If this works, the benefit would be that number formatting would be  
consistent regardless of the JVM you are using (above 1.4 the minimum  
icu needs to run).

Question:

Currently, o.a.c.forms.datatype.convertor.FormattingDecimalConvertor  
(the baseclass for all Number Formatting convertors), uses  
java.text.DecimalFormat internally, without exposing the class to the  
outside (except for one protected Method).

If I were to re-implement FormattingDecimalConvertor using icu4j,  
should I leave the old one alone and create a new  
icu4jFormattingDecimalConvertor, or work with the original class?

If this solves the problem, this would be the only decimal convertor  
that would work properly with Dojo, so it would seem pointless to  
leave the old one around, leading to confusion .....

I ask this because when it comes to Date Convertors, we do have  
separate ones for icu4j and the built-in date formatters.

Many thanks for any suggestions

regards Jeremy



Re: RFC: Using icu4j for number formatting

Posted by Antonio Gallardo <ag...@agssa.net>.
Jeremy Quinn escribió:
> Dear All
>
> Background:
>
> While working on validating number fields for CForms, I am finding 
> that there is a huge number of discrepancies between Dojo's localised 
> number formatting and the ones built-in to Java. These discrepancies 
> are breaking Dojo's ability to perform client-side validation for many 
> Locales.
>
> @see http://blog.fiveone.org/2008/07/number-format-hell.html
>
> I mention a few ideas for solutions in the comments, but I think I 
> came up with a better one ......
>
> com.ibm.icu.* provides equivalents to java.text.DecimalFormat, 
> java.util.Currency etc. that are built using the same CLDR (Common 
> Locale Data Repository) dataset that Dojo is built from. @see 
> http://www.unicode.org/cldr/ .
>
> Specifically, Dojo 1.1.1 (current release) uses CLDR 1.5.1 that comes 
> in icu4j version 3.8.1 and Dojo 1.2 will use CLDR 1.6 which comes in 
> icu4j 4.0 (clear upgrade path).
>
> If this works, the benefit would be that number formatting would be 
> consistent regardless of the JVM you are using (above 1.4 the minimum 
> icu needs to run).
>
> Question:
>
> Currently, o.a.c.forms.datatype.convertor.FormattingDecimalConvertor 
> (the baseclass for all Number Formatting convertors), uses 
> java.text.DecimalFormat internally, without exposing the class to the 
> outside (except for one protected Method).
>
> If I were to re-implement FormattingDecimalConvertor using icu4j, 
> should I leave the old one alone and create a new 
> icu4jFormattingDecimalConvertor, or work with the original class?
>
> If this solves the problem, this would be the only decimal convertor 
> that would work properly with Dojo, so it would seem pointless to 
> leave the old one around, leading to confusion .....
>
> I ask this because when it comes to Date Convertors, we do have 
> separate ones for icu4j and the built-in date formatters.
I agree, it is pointless to have the old around.

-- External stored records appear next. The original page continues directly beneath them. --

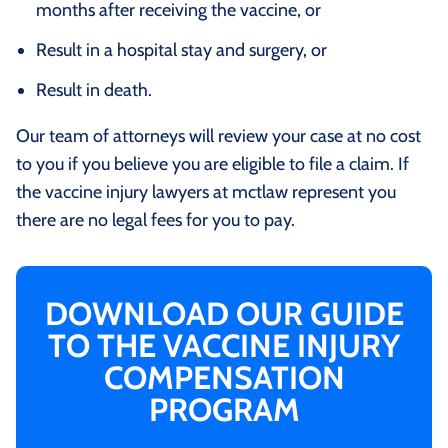
months after receiving the vaccine, or
Result in a hospital stay and surgery, or
Result in death.
Our team of attorneys will review your case at no cost
to you if you believe you are eligible to file a claim. If
the vaccine injury lawyers at mctlaw represent you
there are no legal fees for you to pay.
DOWNLOAD OUR GUIDE
TO THE VACCINE INJURY
COMPENSATION
PROGRAM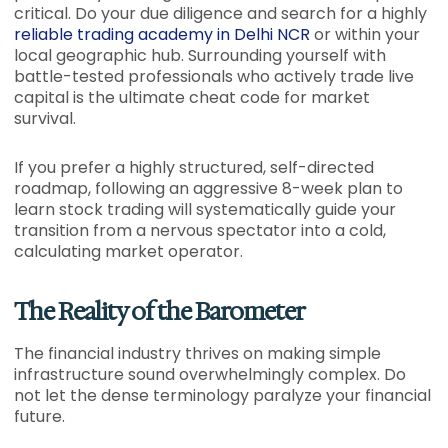
critical. Do your due diligence and search for a highly
reliable trading academy in Delhi NCR
or within your
local geographic hub. Surrounding yourself with
battle-tested professionals who actively trade live
capital is the ultimate cheat code for market
survival.
If you prefer a highly structured, self-directed
roadmap, following an aggressive 8-week plan to
learn stock trading will systematically guide your
transition from a nervous spectator into a cold,
calculating market operator.
The Reality of the Barometer
The financial industry thrives on making simple
infrastructure sound overwhelmingly complex. Do
not let the dense terminology paralyze your financial
future.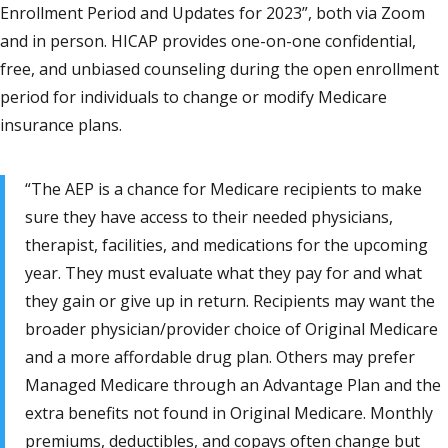
Enrollment Period and Updates for 2023”, both via Zoom
and in person. HICAP provides one-on-one confidential,
free, and unbiased counseling during the open enrollment
period for individuals to change or modify Medicare
insurance plans.
“The AEP is a chance for Medicare recipients to make
sure they have access to their needed physicians,
therapist, facilities, and medications for the upcoming
year. They must evaluate what they pay for and what
they gain or give up in return. Recipients may want the
broader physician/provider choice of Original Medicare
and a more affordable drug plan. Others may prefer
Managed Medicare through an Advantage Plan and the
extra benefits not found in Original Medicare. Monthly
premiums, deductibles, and copays often change but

Thanks Jeremy for your effort!

Best Regards,

Antonio Gallardo.


Re: RFC: Using icu4j for number formatting

Posted by "Mr.Quinn" <su...@gmail.com>.
On 31 Jul 2008, at 12:46, Carsten Ziegeler wrote:

> Jeremy Quinn wrote:
>> Any suggestions about a clean way to have both Java and ICU  
>> NumberFormat ?
>
> If the ICU number formats are compatible with the current ones, I  
> think replacing the current implementation with ICU is the best way.  
> I don't think that we have to be compatible on a class level here.

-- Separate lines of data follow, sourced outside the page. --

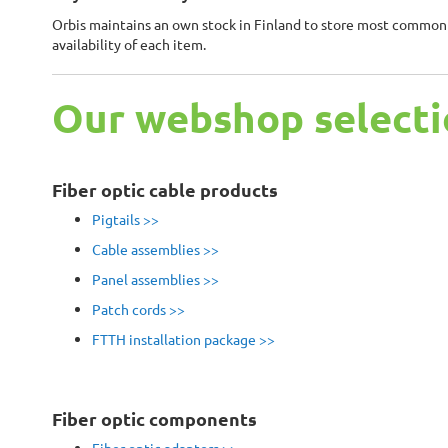
Orbis maintains an own stock in Finland to store most commonly
availability of each item.
Our webshop selecti
Fiber optic cable products
Pigtails >>
Cable assemblies >>
Panel assemblies >>
Patch cords >>
FTTH installation package
>>
Fiber optic components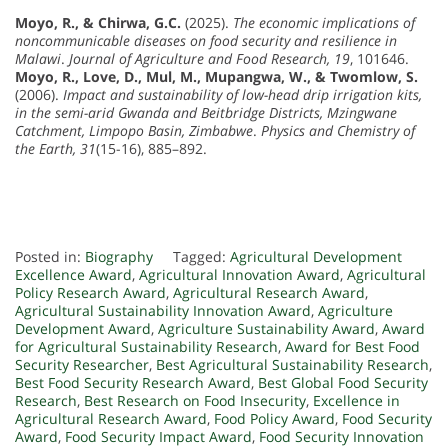
Moyo, R., & Chirwa, G.C.
(2025).
The economic implications of
noncommunicable diseases on food security and resilience in
Malawi
.
Journal of Agriculture and Food Research, 19
, 101646.
Moyo, R., Love, D., Mul, M., Mupangwa, W., & Twomlow, S.
(2006).
Impact and sustainability of low-head drip irrigation kits,
in the semi-arid Gwanda and Beitbridge Districts, Mzingwane
Catchment, Limpopo Basin, Zimbabwe
.
Physics and Chemistry of
the Earth, 31
(15-16), 885–892.
Posted in:
Biography
Tagged:
Agricultural Development
Excellence Award
,
Agricultural Innovation Award
,
Agricultural
Policy Research Award
,
Agricultural Research Award
,
Agricultural Sustainability Innovation Award
,
Agriculture
Development Award
,
Agriculture Sustainability Award
,
Award
for Agricultural Sustainability Research
,
Award for Best Food
Security Researcher
,
Best Agricultural Sustainability Research
,
Best Food Security Research Award
,
Best Global Food Security
Research
,
Best Research on Food Insecurity
,
Excellence in
Agricultural Research Award
,
Food Policy Award
,
Food Security
Award
,
Food Security Impact Award
,
Food Security Innovation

It was very nearly a drop-in replacement :)

The main difference was that com.ibm.icu.text.DecimalFormat.parse  
returns com.ibm.icu.math.* classes instead of java.math.* classes,  
easily worked around.

As for any subtle differences in the pattern formats, I have not  
noticed anything yet.

Thanks for your feedback.

regards Jeremy

Re: RFC: Using icu4j for number formatting

Posted by Carsten Ziegeler <cz...@apache.org>.
Jeremy Quinn wrote:
> Any suggestions about a clean way to have both Java and ICU NumberFormat ?

If the ICU number formats are compatible with the current ones, I think 
replacing the current implementation with ICU is the best way. I don't 
think that we have to be compatible on a class level here.

Carsten
-- 
Carsten Ziegeler
cziegeler@apache.org

Re: RFC: Using icu4j for number formatting

Posted by Jeremy Quinn <je...@apache.org>.
Hi Joerg

Yes, there are separate icu4jDateConvertor and FormattingDateConvertor  
(which uses the original java.text.DateFormat).

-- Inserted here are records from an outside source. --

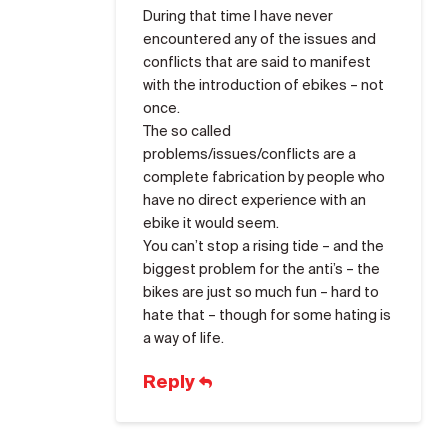
During that time I have never
encountered any of the issues and
conflicts that are said to manifest
with the introduction of ebikes – not
once.
The so called
problems/issues/conflicts are a
complete fabrication by people who
have no direct experience with an
ebike it would seem.
You can’t stop a rising tide – and the
biggest problem for the anti’s – the
bikes are just so much fun – hard to
hate that – though for some hating is
a way of life.
Reply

The problem I see, replicating the same separation with Numbers, is  
having to make almost duplicates of the many  
Formatting[Number]Convertors, feels like a mess ..... unless someone  
can think of a better way of doing it .....

BTW. Changing to icu4j immediately fixed the majority of formatting  
problems between CForms and Dojo, the main category still not working  
are languages (eg. Arabic, Hindi etc.) that use different characters  
for number digits. Also there are unexpected problems converting the  
request params back to numbers again (hope to crack that today ... ).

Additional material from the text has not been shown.